= John Gregory (scholar) =

English orientalist

John Gregory (10 November 1607 – 13 March 1646/47), also written John Gregorie, was an English orientalist.

==Life==
He was born at Amersham, Buckinghamshire, on 10 November 1607, and was from a humble background. He became a servitor of Christ Church, Oxford, in 1624, being placed along with his ‘master,’ Sir William Drake of Amersham, under the tuition of George Morley, afterwards bishop of Winchester. For several years he spent sixteen hours a day in study. His only teacher was John Dod, who directed his Hebrew studies during one vacation at his benefice in Northamptonshire. After graduating B.A. 11 October 1628, and M.A. 22 June 1631, he took holy orders. Brian Duppa, then dean of Christ Church, made him chaplain of the cathedral, and, on becoming a bishop, his own domestic chaplain.

The First English Civil War deprived him of patron and stipend. He retired to an alehouse at Kidlington, near Oxford.
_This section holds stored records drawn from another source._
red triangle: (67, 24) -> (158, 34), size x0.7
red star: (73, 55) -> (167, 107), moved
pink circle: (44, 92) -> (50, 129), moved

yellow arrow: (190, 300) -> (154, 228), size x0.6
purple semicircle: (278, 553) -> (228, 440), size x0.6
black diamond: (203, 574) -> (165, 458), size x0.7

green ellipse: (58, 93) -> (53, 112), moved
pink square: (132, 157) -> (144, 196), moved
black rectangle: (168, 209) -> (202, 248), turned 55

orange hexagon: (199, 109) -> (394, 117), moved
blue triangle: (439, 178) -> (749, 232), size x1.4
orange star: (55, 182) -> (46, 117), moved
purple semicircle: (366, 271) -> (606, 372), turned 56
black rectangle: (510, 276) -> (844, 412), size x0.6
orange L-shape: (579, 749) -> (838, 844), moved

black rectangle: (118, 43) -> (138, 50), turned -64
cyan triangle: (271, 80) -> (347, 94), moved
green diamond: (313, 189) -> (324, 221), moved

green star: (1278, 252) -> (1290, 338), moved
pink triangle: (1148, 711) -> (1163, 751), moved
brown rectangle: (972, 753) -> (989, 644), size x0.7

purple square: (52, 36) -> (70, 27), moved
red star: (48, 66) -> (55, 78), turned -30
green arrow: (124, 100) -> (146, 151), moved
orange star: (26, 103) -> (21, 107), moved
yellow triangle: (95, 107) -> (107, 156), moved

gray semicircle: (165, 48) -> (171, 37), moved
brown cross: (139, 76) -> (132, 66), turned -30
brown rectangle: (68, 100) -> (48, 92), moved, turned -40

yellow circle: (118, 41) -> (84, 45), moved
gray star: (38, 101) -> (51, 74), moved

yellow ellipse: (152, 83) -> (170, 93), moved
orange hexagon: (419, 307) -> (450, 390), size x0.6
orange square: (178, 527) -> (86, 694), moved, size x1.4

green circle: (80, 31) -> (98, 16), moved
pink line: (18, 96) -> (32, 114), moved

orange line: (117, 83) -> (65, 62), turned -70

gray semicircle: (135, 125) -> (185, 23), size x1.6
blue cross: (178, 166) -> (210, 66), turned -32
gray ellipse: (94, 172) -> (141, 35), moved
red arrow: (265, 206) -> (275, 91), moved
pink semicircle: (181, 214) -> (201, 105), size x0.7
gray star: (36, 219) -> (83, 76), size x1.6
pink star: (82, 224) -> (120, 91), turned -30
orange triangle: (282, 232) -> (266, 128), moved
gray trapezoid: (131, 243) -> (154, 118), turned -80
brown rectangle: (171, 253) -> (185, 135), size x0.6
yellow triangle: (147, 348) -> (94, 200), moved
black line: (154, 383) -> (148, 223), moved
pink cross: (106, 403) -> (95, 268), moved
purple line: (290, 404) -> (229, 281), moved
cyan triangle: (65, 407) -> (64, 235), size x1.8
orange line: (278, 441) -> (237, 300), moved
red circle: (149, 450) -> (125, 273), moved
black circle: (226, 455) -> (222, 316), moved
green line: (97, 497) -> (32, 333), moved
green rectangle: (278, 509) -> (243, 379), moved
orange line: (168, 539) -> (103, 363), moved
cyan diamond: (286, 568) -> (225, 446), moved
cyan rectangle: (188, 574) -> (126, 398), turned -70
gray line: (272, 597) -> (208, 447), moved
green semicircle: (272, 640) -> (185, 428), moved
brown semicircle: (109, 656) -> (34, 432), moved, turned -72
There he died on 13 March 1646; his remains were carried to Oxford and buried on the left side of the grave of William Cartwright, in the aisle adjoining the south side of the choir of Christ Church Cathedral. Anthony Wood called Gregory "the miracle of his age for critical and curious learning".

==Works==
Collected editions of his writings were:
- Gregorii Posthuma : or certain learned Tracts: written by John Gregorie. … Together with a short Account of the Author's Life; and Elegies on his much-lamented Death, published by his friend John Gurgany, London, 1649. Some copies bear the date 1650 on the title-page. There are eight separate tracts, each with a separate title-page, but the whole is continuously paged. One of them, entitled "Discours declaring what time the Nicene Creed began to bee sung in the Church," contains a brief notice of early organs. The dedication states that Sir Edward Bysshe had been a patron of Gregory and Gurgany.
- Gregorii Opuscula : or, Notes & Observations upon some Passages of Scripture, with other learned Tracts; the second edition (‘Gregorii Posthuma,’ &c.), London, 1650.
- Works, in two parts, include the preceding, London, 1665; another edition, 2 pts. London, 1671; 4th edition, 2 pts. London, 1684–83.

Two of his treatises were published separately:
- Notes on Sir Thomas Ridley's "View of the Civile and Ecclesiasticall Law". The second edition, by J. G[regory], Oxford, 1634; other editions were issued in 1662, 1675, and 1676. (Ridley's work was published in 1607).
- Notes and Observations upon some Passages of Scripture. By I. G., &c., Oxford, 1646, inscribed to Bishop Duppa. It was translated into Latin by Richard Stokes and inserted in Bishop Pearson's Critici Sacri.

Gregory assisted Augustine Lindsell in preparing an edition of Theophylacti in D. Pauli Epistolas Commentarii, 1636.

He left in manuscript:
- "Observationes in Loca quædam excerpta ex Joh. Malalæ Chronographia" (which Wood stated to be in the Oxford Public Library)
- "Al-Kibla", a treatise on adoration towards the east, which went to the Bodleian Library.

Gregory also translated from Greek into Latin:
- Palladius, 'De Gentibus Indiæ et Brachmanibus.'
- S. Ambrosius, 'De Moribus Brachmanorum.'
- Anonymous, 'De Brachmanibus.'
These translations passed after his death to Edmund Chilmead, and subsequently to Sir Edward Bysshe, who published them under his own name in 1665.